A sporting goods store sells 100 pool tables per year. It costs $20 to store one pool table for a year, based on the average inventory on hand. It costs $40 for each delivery of pool tables. How many times per year and in what lot size should the store order pool tables to minimize its inventory costs?

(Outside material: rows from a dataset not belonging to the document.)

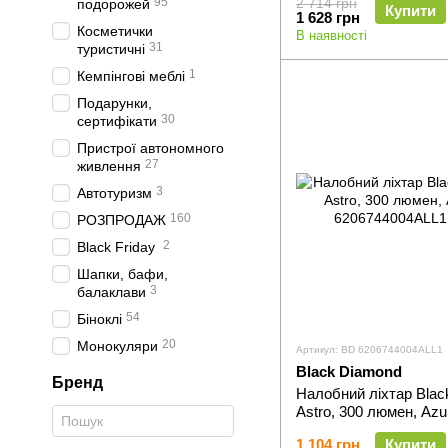
95
2 714 грн
подорожей
Купити
1 628 грн
Косметички
В наявності
31
туристичні
1
Кемпінгові меблі
Подарунки,
30
сертифікати
Пристрої автономного
27
живлення
3
Автотуризм
160
РОЗПРОДАЖ
2
Black Friday
Шапки, бафи,
3
балаклави
54
Біноклі
20
Монокуляри
Артикул: BD 6206744004ALL1
Black Diamond
Бренд
Налобний ліхтар Blac
Astro, 300 люмен, Azu
1 104 грн
Купити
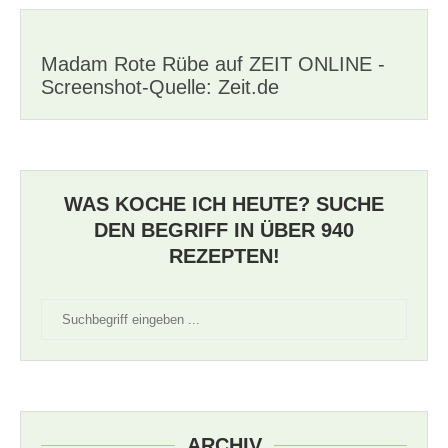
Madam Rote Rübe auf ZEIT ONLINE -
Screenshot-Quelle: Zeit.de
WAS KOCHE ICH HEUTE? SUCHE
DEN BEGRIFF IN ÜBER 940
REZEPTEN!
ARCHIV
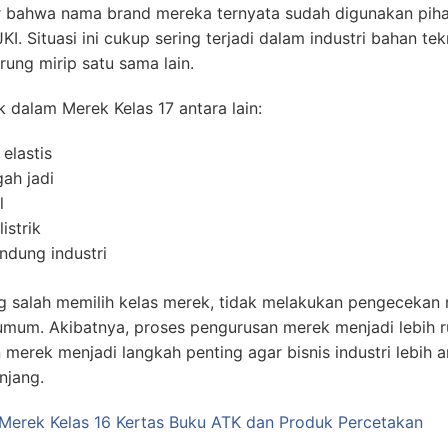
 bahwa nama brand mereka ternyata sudah digunakan pihak
KI. Situasi ini cukup sering terjadi dalam industri bahan te
ung mirip satu sama lain.
dalam Merek Kelas 17 antara lain:
elastis
ah jadi
l
istrik
ndung industri
salah memilih kelas merek, tidak melakukan pengecekan n
mum. Akibatnya, proses pengurusan merek menjadi lebih ru
n merek menjadi langkah penting agar bisnis industri lebih 
njang.
Merek Kelas 16 Kertas Buku ATK dan Produk Percetakan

derivative way, help please?

i cant help

To determine the number of times per year and the lot size the store should order pool tables to minimize its inventory costs, we can use the derivative method. Let's break down the problem into smaller steps:

Step 1: Define the variables:
Let's assume:
- "C" represents the total cost of inventory (storage cost + delivery cost)
- "n" represents the number of orders per year
- "Q" represents the lot size (number of pool tables per order)
- "C1" represents the storage cost per pool table per year ($20)
- "C2" represents the delivery cost per order ($40)
- "D" represents the demand for pool tables per year (100)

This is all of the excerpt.